Exercise instructions – Up to and including the line that holds "Feeling the abdomen to check organs like", print the data exactly from its first line; do not print the pictures.

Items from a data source

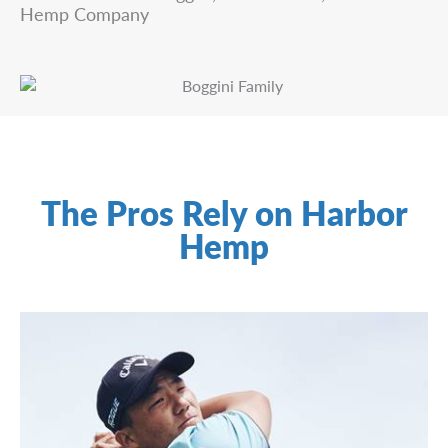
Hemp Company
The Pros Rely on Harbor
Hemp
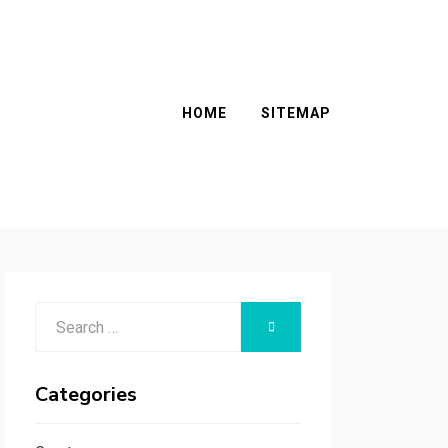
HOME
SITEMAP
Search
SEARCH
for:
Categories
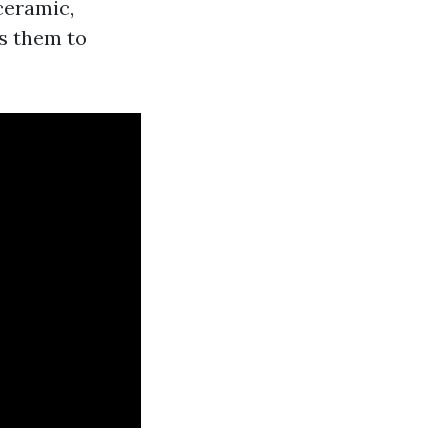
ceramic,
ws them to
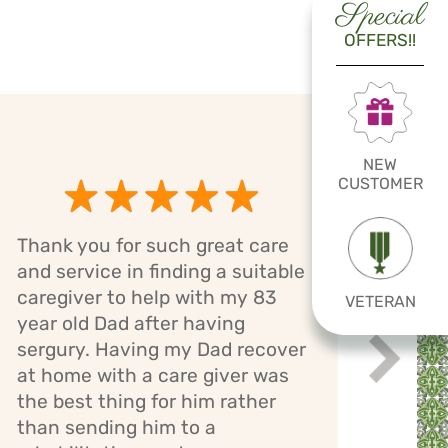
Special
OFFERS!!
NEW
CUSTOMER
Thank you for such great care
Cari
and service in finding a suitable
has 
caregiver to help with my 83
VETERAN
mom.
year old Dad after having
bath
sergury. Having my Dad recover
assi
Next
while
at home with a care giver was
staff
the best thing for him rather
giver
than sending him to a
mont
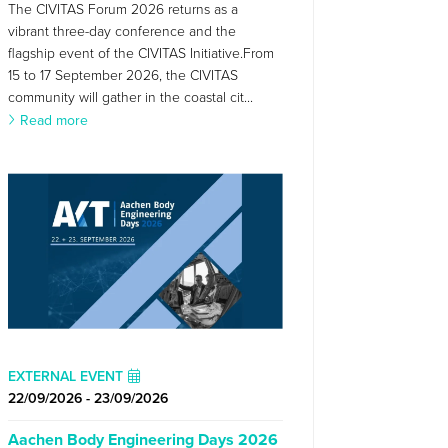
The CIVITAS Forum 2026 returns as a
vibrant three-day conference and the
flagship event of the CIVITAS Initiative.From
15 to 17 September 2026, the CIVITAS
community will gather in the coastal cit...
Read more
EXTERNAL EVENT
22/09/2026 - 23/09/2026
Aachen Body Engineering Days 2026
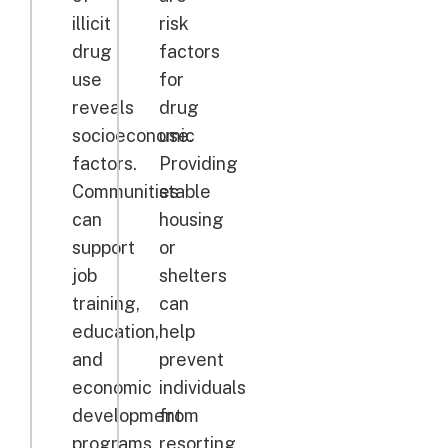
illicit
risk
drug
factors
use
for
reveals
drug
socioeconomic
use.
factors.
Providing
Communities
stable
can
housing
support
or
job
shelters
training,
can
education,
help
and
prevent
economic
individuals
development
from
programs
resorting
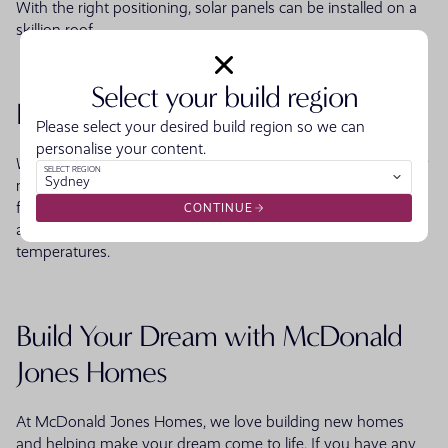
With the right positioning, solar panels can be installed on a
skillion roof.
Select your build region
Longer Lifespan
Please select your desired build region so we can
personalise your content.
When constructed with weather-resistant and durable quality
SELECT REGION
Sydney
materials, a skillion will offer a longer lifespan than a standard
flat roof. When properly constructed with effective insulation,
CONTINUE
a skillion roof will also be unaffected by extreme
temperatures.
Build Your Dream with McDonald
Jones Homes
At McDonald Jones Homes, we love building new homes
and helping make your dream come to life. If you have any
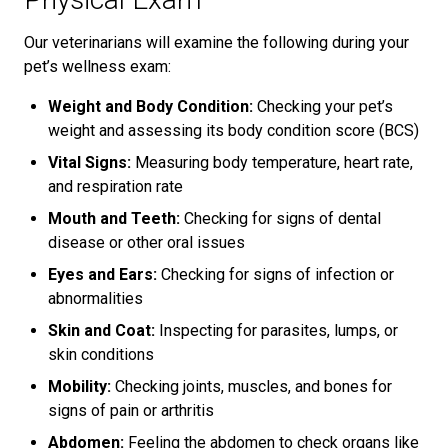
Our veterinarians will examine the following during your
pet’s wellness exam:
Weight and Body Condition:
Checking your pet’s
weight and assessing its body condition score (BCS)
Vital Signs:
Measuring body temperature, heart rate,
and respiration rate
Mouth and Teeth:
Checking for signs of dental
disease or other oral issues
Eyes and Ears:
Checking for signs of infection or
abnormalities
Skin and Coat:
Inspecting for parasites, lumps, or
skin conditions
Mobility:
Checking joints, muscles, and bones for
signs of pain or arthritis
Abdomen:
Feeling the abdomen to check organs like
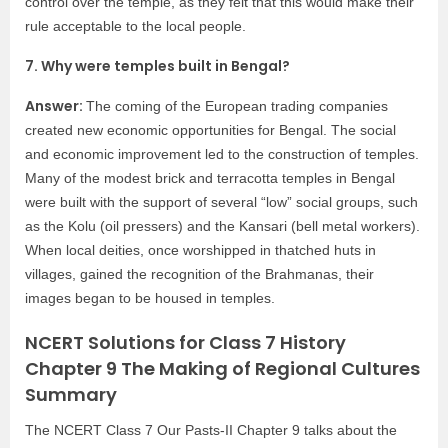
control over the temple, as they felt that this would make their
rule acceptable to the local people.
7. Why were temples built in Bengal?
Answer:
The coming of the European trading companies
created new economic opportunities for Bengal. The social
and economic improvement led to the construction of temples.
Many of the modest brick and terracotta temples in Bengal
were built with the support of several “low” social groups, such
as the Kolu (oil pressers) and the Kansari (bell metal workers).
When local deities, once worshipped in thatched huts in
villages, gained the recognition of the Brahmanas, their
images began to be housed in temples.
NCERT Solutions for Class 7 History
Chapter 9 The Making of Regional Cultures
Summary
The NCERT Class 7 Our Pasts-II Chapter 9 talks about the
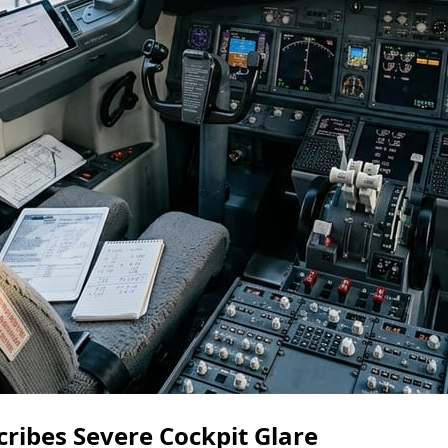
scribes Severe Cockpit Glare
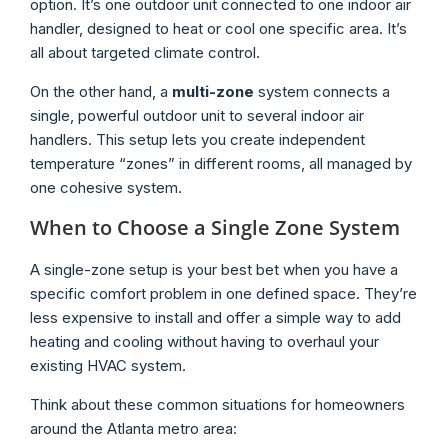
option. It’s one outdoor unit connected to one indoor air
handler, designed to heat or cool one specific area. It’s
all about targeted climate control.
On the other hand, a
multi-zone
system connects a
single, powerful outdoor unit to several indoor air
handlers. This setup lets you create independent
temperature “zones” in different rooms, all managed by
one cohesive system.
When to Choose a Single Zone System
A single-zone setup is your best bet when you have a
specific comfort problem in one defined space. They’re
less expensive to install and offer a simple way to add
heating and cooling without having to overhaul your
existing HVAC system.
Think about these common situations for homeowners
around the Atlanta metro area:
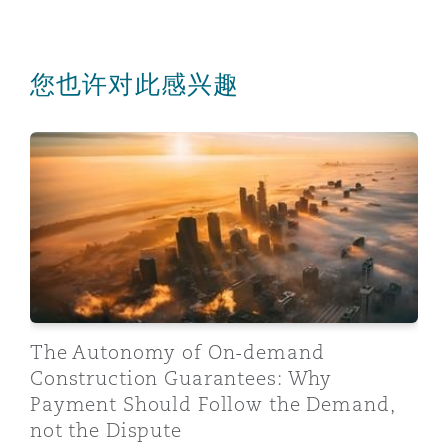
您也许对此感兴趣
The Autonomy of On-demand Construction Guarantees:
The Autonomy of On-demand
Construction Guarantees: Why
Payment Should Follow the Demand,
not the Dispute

Answer for the task –
Hemp Company
The Pros Rely on Harbor
Hemp
HOME
SITEMAP
Search
SEARCH
for:
Categories
ceramic,
ws them to
Special
OFFERS!!
NEW
CUSTOMER
Thank you for such great care
Cari
and service in finding a suitable
has 
caregiver to help with my 83
VETERAN
mom.
year old Dad after having
bath
sergury. Having my Dad recover
assi
Next
while
at home with a care giver was
staff
the best thing for him rather
giver
than sending him to a
mont
The CIVITAS Forum 2026 returns as a
vibrant three-day conference and the
flagship event of the CIVITAS Initiative.From
15 to 17 September 2026, the CIVITAS
community will gather in the coastal cit...
Read more
EXTERNAL EVENT
22/09/2026 - 23/09/2026
Aachen Body Engineering Days 2026
illicit
risk
drug
factors
use
for
reveals
drug
socioeconomic
use.
factors.
Providing
Communities
stable
can
housing
support
or
job
shelters
training,
can
education,
help
and
prevent
economic
individuals
development
from
programs
resorting
With the right positioning, solar panels can be installed on a
skillion roof.
Select your build region
Longer Lifespan
Please select your desired build region so we can
personalise your content.
When constructed with weather-resistant and durable quality
SELECT REGION
Sydney
materials, a skillion will offer a longer lifespan than a standard
flat roof. When properly constructed with effective insulation,
CONTINUE
a skillion roof will also be unaffected by extreme
temperatures.
Build Your Dream with McDonald
Jones Homes
At McDonald Jones Homes, we love building new homes
and helping make your dream come to life. If you have any
Our veterinarians will examine the following during your
pet’s wellness exam:
Weight and Body Condition:
Checking your pet’s
weight and assessing its body condition score (BCS)
Vital Signs:
Measuring body temperature, heart rate,
and respiration rate
Mouth and Teeth:
Checking for signs of dental
disease or other oral issues
Eyes and Ears:
Checking for signs of infection or
abnormalities
Skin and Coat:
Inspecting for parasites, lumps, or
skin conditions
Mobility:
Checking joints, muscles, and bones for
signs of pain or arthritis
Abdomen:
Feeling the abdomen to check organs like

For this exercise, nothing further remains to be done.